2 Responses to Now He’s a Philosophizer, or the Autobiography of the Human Soul

  1. John Wegner says:

    Thanks for the great comment! As someone who reads his own fair share of jargon filled journal articles, I would agree that there is some truth there. I think your comment about the way news writers report on medical studies is spot on and really perceptive. In some ways, we need to train our researchers to paraphrase and summarize better and, as you note, Kristoff does have a valid criticism in that regard.

  2. If research papers were written in as concise a style as your article, John, they would reach a wider audience and have more effect. I’m a medical imaging tech. I must read peer-reviewed journals and research studies regularly as part of my licensing requirements. They are needlessly dull and often pointlessly long.

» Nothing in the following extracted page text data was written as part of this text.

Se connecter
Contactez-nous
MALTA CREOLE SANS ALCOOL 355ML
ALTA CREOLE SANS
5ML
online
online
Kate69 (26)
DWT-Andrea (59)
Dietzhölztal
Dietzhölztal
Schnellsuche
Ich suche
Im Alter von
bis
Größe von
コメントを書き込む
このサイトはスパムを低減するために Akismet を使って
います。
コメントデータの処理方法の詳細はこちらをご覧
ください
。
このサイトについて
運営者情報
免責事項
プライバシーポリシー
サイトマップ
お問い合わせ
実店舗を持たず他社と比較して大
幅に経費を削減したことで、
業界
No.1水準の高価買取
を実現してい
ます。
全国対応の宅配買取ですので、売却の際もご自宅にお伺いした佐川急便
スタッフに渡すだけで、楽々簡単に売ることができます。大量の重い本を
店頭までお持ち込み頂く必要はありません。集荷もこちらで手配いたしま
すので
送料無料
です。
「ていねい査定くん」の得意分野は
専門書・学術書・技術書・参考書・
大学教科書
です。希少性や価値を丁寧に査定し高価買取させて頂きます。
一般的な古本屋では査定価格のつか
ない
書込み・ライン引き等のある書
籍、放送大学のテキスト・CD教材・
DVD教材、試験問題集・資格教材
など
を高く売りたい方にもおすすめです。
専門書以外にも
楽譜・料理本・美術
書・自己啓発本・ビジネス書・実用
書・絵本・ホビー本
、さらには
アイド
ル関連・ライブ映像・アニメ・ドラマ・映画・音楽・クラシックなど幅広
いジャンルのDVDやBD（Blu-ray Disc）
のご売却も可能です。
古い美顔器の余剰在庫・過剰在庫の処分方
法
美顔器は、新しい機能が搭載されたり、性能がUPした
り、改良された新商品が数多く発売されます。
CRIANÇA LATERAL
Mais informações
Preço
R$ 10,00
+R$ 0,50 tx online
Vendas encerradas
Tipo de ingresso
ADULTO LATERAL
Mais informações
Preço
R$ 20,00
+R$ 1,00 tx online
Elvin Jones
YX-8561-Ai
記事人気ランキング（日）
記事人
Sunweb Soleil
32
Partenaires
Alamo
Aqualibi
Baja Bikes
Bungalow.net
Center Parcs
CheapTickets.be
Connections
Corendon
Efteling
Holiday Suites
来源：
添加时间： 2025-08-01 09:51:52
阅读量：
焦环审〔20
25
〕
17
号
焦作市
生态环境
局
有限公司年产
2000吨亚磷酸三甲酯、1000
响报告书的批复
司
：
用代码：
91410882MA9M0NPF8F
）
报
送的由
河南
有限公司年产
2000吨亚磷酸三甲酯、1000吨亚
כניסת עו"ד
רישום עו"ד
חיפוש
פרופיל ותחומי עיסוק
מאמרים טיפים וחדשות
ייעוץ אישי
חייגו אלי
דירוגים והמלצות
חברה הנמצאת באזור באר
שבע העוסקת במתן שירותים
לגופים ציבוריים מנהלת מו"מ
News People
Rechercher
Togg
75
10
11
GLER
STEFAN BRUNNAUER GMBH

    I’ve given up expecting news writers to understand and interpret these articles correctly. Because academics write in “medicalese” or “legalese” and aren’t rewarded for clarity or brevity, the news writers read, misunderstand, and disseminate an inaccurate rewrite (with improved style) to print and broadcast media. It’s all wrong, but with better flow. Telling a story with concrete data is hard, but possible. It’s a worthwhile goal. The ones most qualified to tell that story are those gathering the data.

    I don’t know how to bridge that gap in knowledge, except by encouraging the original authors to write more clearly. That was a point in Krystof’s article I agreed with.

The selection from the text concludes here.